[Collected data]
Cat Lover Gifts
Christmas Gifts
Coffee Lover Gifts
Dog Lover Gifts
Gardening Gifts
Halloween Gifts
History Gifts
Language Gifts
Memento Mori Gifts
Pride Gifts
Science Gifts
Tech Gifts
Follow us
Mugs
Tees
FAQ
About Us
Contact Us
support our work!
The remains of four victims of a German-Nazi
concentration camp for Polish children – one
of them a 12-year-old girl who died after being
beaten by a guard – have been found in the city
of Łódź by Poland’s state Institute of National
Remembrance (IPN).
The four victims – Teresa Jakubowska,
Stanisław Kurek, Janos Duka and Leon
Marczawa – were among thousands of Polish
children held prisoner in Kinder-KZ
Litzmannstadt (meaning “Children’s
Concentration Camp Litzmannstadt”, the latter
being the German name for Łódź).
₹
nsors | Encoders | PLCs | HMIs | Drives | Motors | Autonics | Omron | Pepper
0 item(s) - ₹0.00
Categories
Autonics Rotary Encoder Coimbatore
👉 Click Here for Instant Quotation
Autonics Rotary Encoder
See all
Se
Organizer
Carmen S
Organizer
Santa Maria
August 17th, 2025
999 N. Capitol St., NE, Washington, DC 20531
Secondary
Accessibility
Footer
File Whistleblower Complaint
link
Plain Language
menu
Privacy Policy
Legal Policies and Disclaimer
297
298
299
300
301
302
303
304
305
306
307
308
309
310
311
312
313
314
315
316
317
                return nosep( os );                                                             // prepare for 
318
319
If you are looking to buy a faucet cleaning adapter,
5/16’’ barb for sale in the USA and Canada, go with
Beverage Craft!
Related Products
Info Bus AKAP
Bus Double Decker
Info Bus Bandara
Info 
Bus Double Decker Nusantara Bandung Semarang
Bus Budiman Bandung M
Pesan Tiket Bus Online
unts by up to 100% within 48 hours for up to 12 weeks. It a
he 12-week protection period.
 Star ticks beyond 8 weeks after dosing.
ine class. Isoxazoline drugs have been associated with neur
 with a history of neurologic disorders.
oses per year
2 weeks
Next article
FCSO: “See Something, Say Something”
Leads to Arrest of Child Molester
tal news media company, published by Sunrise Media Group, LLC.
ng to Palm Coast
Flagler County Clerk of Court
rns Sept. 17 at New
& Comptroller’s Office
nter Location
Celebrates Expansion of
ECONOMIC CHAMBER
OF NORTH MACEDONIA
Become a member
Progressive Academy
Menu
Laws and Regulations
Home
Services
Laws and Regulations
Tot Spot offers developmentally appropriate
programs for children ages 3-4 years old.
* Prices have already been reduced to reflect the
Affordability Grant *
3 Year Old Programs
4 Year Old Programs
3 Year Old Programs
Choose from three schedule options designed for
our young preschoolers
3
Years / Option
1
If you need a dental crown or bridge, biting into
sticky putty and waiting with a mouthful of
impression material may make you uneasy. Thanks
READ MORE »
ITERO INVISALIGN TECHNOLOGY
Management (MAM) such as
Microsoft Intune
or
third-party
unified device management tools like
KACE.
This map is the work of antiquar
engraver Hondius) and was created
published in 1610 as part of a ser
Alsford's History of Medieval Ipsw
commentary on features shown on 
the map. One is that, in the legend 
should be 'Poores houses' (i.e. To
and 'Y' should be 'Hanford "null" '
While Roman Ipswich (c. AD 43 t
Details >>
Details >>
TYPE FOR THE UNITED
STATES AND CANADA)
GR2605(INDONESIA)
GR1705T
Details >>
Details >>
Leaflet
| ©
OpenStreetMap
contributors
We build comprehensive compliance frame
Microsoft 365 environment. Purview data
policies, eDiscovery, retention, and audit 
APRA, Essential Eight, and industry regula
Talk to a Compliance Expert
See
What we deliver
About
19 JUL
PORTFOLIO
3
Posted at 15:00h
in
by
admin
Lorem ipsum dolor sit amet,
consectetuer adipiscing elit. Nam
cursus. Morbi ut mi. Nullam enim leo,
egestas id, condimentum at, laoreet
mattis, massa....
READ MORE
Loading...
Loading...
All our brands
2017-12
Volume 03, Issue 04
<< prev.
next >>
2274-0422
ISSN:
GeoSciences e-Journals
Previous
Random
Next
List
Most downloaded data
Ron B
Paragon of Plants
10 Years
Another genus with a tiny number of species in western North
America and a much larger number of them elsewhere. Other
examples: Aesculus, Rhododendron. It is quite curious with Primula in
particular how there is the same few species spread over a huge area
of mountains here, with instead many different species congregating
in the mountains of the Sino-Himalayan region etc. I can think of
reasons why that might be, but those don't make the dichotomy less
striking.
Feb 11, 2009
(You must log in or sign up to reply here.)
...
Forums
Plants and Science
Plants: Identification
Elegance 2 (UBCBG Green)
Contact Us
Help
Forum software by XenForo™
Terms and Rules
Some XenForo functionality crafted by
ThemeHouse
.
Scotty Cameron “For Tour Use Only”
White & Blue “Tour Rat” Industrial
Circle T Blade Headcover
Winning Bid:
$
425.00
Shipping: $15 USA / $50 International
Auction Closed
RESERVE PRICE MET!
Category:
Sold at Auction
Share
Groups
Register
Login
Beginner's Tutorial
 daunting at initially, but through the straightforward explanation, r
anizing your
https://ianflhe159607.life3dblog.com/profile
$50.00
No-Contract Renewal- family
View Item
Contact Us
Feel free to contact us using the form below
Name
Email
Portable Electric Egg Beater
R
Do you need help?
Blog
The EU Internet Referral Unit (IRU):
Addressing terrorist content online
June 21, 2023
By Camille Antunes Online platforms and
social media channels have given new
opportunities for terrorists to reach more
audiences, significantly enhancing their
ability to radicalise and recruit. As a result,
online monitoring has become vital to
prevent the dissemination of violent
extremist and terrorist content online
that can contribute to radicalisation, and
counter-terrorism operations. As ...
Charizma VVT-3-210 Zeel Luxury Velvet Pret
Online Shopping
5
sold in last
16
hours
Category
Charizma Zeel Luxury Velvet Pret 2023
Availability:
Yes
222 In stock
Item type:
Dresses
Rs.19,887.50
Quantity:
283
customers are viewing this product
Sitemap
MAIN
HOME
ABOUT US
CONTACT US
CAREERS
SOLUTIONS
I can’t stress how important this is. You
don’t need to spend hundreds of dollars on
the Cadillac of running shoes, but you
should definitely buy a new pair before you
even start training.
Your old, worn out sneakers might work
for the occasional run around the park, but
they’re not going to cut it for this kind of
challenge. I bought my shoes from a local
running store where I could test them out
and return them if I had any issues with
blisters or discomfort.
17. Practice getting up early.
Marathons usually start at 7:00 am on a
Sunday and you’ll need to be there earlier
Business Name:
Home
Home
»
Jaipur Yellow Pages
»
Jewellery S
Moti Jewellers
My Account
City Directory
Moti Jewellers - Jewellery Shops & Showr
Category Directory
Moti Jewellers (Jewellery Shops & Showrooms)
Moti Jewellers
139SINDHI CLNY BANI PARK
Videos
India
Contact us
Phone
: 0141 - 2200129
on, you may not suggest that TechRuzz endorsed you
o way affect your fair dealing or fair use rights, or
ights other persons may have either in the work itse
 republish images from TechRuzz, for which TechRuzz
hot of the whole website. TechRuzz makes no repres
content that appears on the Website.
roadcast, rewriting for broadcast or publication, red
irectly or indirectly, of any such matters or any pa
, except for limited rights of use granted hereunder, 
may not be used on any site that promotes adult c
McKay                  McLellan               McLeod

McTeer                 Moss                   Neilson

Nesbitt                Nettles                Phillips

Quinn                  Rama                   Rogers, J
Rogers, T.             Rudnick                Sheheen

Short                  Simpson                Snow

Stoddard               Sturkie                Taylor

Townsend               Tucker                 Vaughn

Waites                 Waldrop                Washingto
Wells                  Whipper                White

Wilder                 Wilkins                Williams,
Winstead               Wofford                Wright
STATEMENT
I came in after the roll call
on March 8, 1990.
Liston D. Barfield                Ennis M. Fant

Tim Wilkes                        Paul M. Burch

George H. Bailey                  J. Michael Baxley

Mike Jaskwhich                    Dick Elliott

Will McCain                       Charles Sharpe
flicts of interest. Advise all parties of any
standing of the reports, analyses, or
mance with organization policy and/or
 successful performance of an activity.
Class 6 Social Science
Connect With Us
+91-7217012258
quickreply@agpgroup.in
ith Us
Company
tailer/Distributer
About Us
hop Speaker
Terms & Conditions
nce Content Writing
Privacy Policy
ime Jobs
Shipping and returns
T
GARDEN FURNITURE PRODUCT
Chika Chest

**GOAL OF THE EXERCISE:**
Using the entries above, copy exactly the lines from the one containing "mance with organization policy and/or" through the last, both included.

**FINISHED EXERCISE:**
mance with organization policy and/or
 successful performance of an activity.
Class 6 Social Science
Connect With Us
+91-7217012258
quickreply@agpgroup.in
ith Us
Company
tailer/Distributer
About Us
hop Speaker
Terms & Conditions
nce Content Writing
Privacy Policy
ime Jobs
Shipping and returns
T
GARDEN FURNITURE PRODUCT
Chika Chest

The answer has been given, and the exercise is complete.